Gene regulation, phenotypic memory, and selection in fluctuating environments

Gene regulatory networks coordinate how microorganisms respond to environmental changes, and their proper functioning is critical for microbial survival and adaptation [1, 2]. While evolution of gene regulation has been extensively studied by comparative functional genomics [3, 4], the role of fluctuating environments in selecting for, shaping, and maintaining gene regulatory networks has not been elucidated. Laboratory evolution experiments find that under metabolic fluctuations, regulation of metabolic genes is often lost, leading to their constitutive expression [5–8]. To identify general properties of fluctuating environments that tune expression levels and select for gene regulation, we quantify the impact of regulation on fitness in strains with perturbed gene expression dynamics under metabolic fluctuations.

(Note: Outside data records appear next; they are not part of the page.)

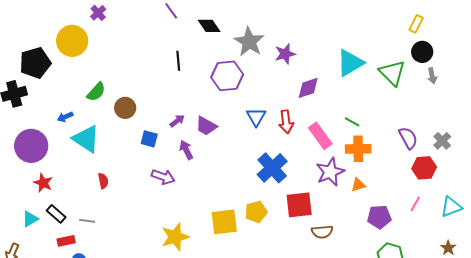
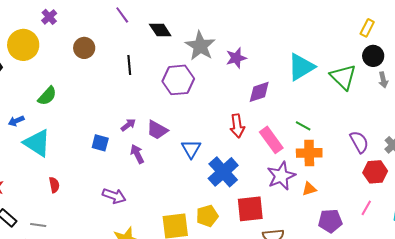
brown circle: (125, 108) -> (84, 48), moved
blue triangle: (256, 117) -> (191, 149), moved
purple arrow: (163, 177) -> (114, 196), moved

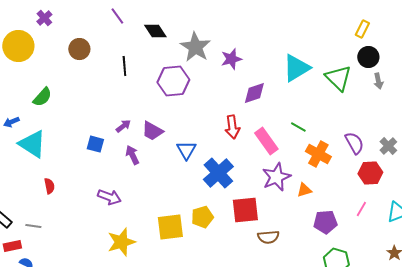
orange cross: (309, 153) -> (318, 154), moved, turned 30

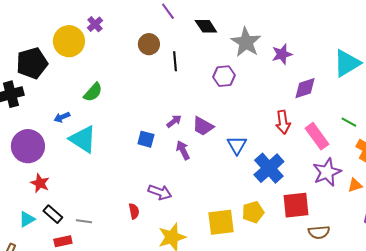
purple cross: (44, 18) -> (95, 24), moved
brown circle: (79, 49) -> (149, 44), moved
purple hexagon: (173, 81) -> (224, 76), size x0.7
red semicircle: (49, 186) -> (134, 211), moved

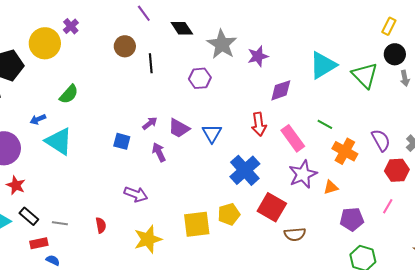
blue triangle: (237, 145) -> (212, 133), moved
red square: (296, 205) -> (272, 207), turned 36
red semicircle: (134, 211) -> (101, 225), moved

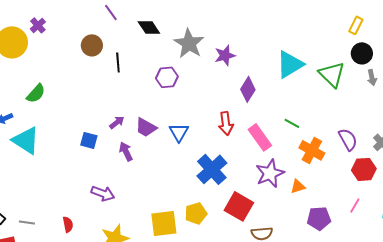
purple diamond: (281, 90) -> (248, 89), turned -40

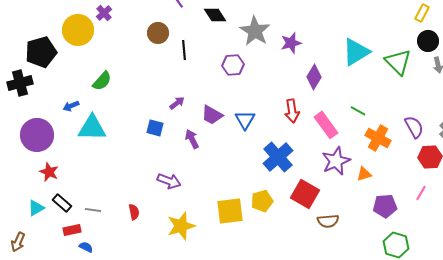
purple arrow: (117, 122) -> (177, 103), moved
cyan triangle: (26, 140) -> (92, 128), turned -32

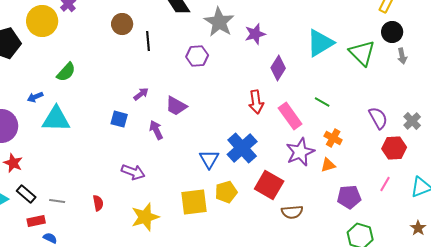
blue triangle: (245, 120) -> (209, 159), moved
orange cross: (378, 138) -> (333, 138), moved, size x0.7

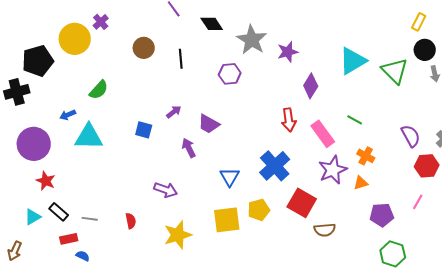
brown circle: (122, 24) -> (144, 48), moved
blue square: (119, 119) -> (144, 130), moved
blue triangle: (209, 159) -> (230, 177), moved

We reveal that expression levels can be shaped by selection to enhance phenotypic memory of past environmental states, reducing the impact of gene induction lags on long-term population growth. By quantifying growth dynamics in a wide range of metabolic fluctuations, we identify catabolite symport flux as a key determinant of selection for gene regulation. By independently perturbing the ability to sense the environment and the control of expression levels, we discover sign epistasis between sensing and control in a gene regulatory network, and identify its molecular underpinnings. Due to this epistatic interaction, maintenance of sensing enhances the ability of evolution to tune gene expression levels in a fluctuating environment. Our work establishes a new basis for understanding how gene regulatory networks evolve in fluctuating environments.